Raman Malavika, Earnest Svetlana, Zhang Kai, Zhao Yingming, Cobb Melanie H
Department of Pharmacology, University of Texas, Southwestern Medical Center, Dallas, TX 75390-9041, USA.
EMBO J. 2007 Apr 18;26(8):2005-14. doi: 10.1038/sj.emboj.7601668. Epub 2007 Mar 29.
Thousand and one amino acid (TAO) kinases are Ste20p-related MAP kinase kinase kinases (MAP3Ks) that activate p38 MAPK. Here we show that the TAO kinases mediate the activation of p38 in response to various genotoxic stimuli. TAO kinases are activated acutely by ionizing radiation, ultraviolet radiation, and hydroxyurea. Full-length and truncated fragments of dominant negative TAOs inhibit the activation of p38 by DNA damage. Inhibition of TAO expression by siRNA also decreases p38 activation by these agents. Cells in which TAO kinases have been knocked down are less capable of engaging the DNA damage-induced G2/M checkpoint and display increased sensitivity to IR. The DNA damage kinase ataxia telangiectasia mutated (ATM) phosphorylates TAOs in vitro; radiation induces phosphorylation of TAO on a consensus site for phosphorylation by the ATM protein kinase in cells; and TAO and p38 activation is compromised in cells from a patient with ataxia telangiectasia that lack ATM. These findings indicate that TAO kinases are regulators of p38-mediated responses to DNA damage and are intermediates in the activation of p38 by ATM.

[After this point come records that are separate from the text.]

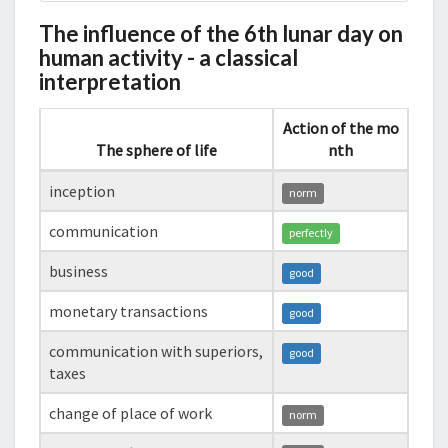
The influence of the 6th lunar day on
human activity - a classical
interpretation
Action of the mo
The sphere of life
nth
inception
norm
communication
perfectly
business
good
monetary transactions
good
communication with superiors,
good
taxes
change of place of work
norm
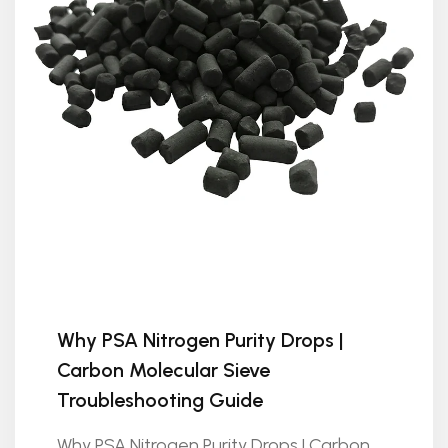
Why PSA Nitrogen Purity Drops |
Carbon Molecular Sieve
Troubleshooting Guide
Why PSA Nitrogen Purity Drops | Carbon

一千零一种氨基酸(TAO)激酶是与Ste20p相关的丝裂原活化蛋白激酶激酶激酶(MAP3K),可激活p38丝裂原活化蛋白激酶(p38 MAPK)。在此我们表明,TAO激酶介导p38对各种基因毒性刺激的激活反应。TAO激酶可被电离辐射、紫外线辐射和羟基脲迅速激活。显性负性TAO的全长和截短片段可抑制DNA损伤引起的p38激活。通过小干扰RNA(siRNA)抑制TAO表达也会降低这些试剂对p38的激活作用。TAO激酶被敲低的细胞参与DNA损伤诱导的G2/M期检查点的能力较弱,并对电离辐射表现出更高的敏感性。DNA损伤激酶共济失调毛细血管扩张症突变基因(ATM)在体外可使TAO磷酸化;辐射可诱导细胞中TAO在ATM蛋白激酶磷酸化的共有位点发生磷酸化;在缺乏ATM的共济失调毛细血管扩张症患者的细胞中,TAO和p38的激活受到损害。这些发现表明,TAO激酶是p38介导的对DNA损伤反应的调节因子,并且是ATM激活p38过程中的中间介质。